The rise of the clones
During the next session, Jake MooreGlobal Cybersecurity Advisor at ESET, gave a taste of what is currently possible with the right tools, from cloning RFID cards and hacking CCTV to creating convincing deepfakes – and how this can put data and security at risk. the company’s finances.
In particular, he showed how easy it is to compromise a company’s premises by using a well-known name. hacking gadget to copy employee entry cards or to hack (with permission!) a social media account belonging to the CEO of the company. He then used a tool to clone his image, both facial and voice, to create a convincing deepfake video which he then posted to one of the CEO’s social media accounts.

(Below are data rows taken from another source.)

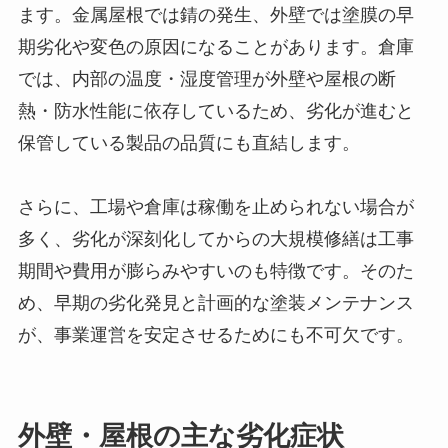
ます。金属屋根では錆の発生、外壁では塗膜の早
期劣化や変色の原因になることがあります。倉庫
では、内部の温度・湿度管理が外壁や屋根の断
熱・防水性能に依存しているため、劣化が進むと
保管している製品の品質にも直結します。
さらに、工場や倉庫は稼働を止められない場合が
多く、劣化が深刻化してからの大規模修繕は工事
期間や費用が膨らみやすいのも特徴です。そのた
め、早期の劣化発見と計画的な塗装メンテナンス
が、事業運営を安定させるためにも不可欠です。
外壁・屋根の主な劣化症状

The video – which The fact that the future CEO announced a “challenge” to cycle from the UK to Australia and racked up over 5,000 views – was so convincing that people started offering sponsorships. Indeed, even the company’s CFO was also fooled by the video, asking the CEO where he was in the future. Only one person was not fooled: the CEO’s 14-year-old daughter.

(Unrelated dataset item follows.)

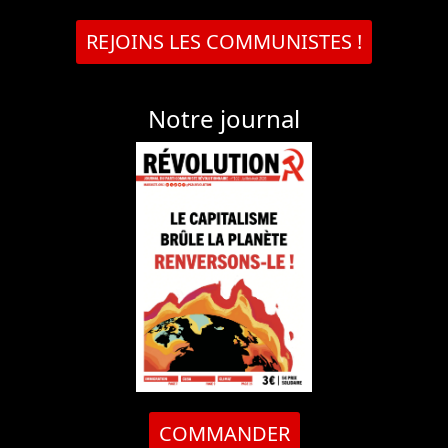
REJOINS LES COMMUNISTES !
Notre journal
COMMANDER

In just a few steps, Mr. Moore demonstrated the danger posed by the rapid spread of deepfakes. Indeed, seeing is no longer believing – businesses, and individuals themselves, must carefully examine everything they find online. And with the advent of AI tools like Sora, capable of creating videos based on a few lines of input, dangerous times could be near.
The final touch
The final session dedicated to the nature of AI was a panel including Mr. Jánošík, Mr. MazAn, and Mr. Moore and was led by Ms. Pavlova. It started with a question about the current state of AI, where panelists agreed that the latest models are crammed with many parameters and need further refinement.
The discussion then moved to the immediate dangers and concerns for businesses. Mr. Moore pointed out that a significant number of people are unaware of the capabilities of AI, which bad actors can exploit. Although panelists agreed that sophisticated AI-generated malware does not currently pose an imminent threat, other dangers, such as enhanced phishing email generation and deepfakes created using public templatesare very real.
Furthermore, as pointed out by Mr. Janosik, the biggest danger lies in the data privacy aspect of AI, given the amount of data these models receive from users. In the EU, for example, the GDPR And AI Law have set some frameworks for data protection, but this is not enough because they are not global acts.
Mr Moore added that businesses should ensure their data stays in-house. Enterprise versions of generative models can do the trick, avoiding the “need” to rely on (free) versions that store data on external servers, possibly putting sensitive enterprise data at risk.
To address data privacy concerns, Mr. MazAna suggested that companies should start from the bottom up, relying on open source models that can work for simpler use cases, such as generating summaries. Only if these prove inadequate should companies turn to cloud-based solutions from other parties.
Mr. Janosik concluded by saying that businesses often overlook the downsides of using AI – guidelines for secure use of AI are indeed necessary, but even common sense goes a long way in keeping their data safe . As Mr. Moore summarized in his response regarding how AI should be regulated, there is an urgent need to raise awareness of the potential of AI, including the potential for harm. Encouraging critical thinking is crucial to ensuring safety in our increasingly AI-driven world.